| Work instruction |
Each line of the entries that mentions the string "Backspace" needs to be reported.

| Source data |

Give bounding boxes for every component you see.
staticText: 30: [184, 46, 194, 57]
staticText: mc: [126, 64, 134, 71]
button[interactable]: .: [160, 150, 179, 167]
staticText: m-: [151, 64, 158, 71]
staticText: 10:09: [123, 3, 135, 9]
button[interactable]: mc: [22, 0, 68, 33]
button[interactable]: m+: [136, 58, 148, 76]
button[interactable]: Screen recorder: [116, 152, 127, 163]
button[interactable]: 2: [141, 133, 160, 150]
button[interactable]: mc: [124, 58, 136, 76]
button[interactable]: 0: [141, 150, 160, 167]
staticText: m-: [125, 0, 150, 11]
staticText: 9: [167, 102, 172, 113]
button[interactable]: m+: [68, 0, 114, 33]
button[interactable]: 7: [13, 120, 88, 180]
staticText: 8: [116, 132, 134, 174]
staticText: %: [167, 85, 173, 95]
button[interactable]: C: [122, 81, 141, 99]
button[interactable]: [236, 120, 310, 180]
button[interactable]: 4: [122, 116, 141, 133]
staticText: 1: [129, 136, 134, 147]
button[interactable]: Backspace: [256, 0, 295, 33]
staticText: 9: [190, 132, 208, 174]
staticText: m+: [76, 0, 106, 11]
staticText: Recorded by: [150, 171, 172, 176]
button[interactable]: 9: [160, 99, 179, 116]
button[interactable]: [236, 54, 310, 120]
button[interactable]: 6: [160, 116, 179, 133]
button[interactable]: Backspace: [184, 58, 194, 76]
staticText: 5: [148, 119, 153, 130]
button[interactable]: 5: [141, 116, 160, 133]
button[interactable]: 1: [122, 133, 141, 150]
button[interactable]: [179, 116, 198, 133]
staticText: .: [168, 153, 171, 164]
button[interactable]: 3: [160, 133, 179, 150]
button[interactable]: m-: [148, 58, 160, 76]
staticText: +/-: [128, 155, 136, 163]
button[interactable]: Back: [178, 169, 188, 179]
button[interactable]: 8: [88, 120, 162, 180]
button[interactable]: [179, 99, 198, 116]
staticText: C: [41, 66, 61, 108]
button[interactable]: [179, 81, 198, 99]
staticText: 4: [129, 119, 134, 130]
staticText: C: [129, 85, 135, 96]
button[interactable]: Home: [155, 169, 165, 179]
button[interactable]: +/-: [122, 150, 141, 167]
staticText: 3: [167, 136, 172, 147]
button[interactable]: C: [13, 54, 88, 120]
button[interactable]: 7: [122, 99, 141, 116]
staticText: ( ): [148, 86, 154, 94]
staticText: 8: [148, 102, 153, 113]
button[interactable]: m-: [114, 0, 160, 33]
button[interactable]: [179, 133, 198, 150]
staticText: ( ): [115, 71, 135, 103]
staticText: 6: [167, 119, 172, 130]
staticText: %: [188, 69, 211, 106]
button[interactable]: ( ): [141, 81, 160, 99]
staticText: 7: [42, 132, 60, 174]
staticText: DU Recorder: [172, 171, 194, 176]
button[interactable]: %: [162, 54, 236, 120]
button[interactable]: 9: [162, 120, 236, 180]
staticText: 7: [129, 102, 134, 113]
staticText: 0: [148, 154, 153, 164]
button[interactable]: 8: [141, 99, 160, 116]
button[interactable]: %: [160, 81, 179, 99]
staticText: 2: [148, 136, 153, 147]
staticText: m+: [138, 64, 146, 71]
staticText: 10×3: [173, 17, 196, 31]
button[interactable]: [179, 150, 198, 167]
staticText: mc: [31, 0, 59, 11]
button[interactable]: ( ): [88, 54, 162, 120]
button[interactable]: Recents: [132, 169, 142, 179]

| Your response |
button[interactable]: Backspace: [256, 0, 295, 33]
button[interactable]: Backspace: [184, 58, 194, 76]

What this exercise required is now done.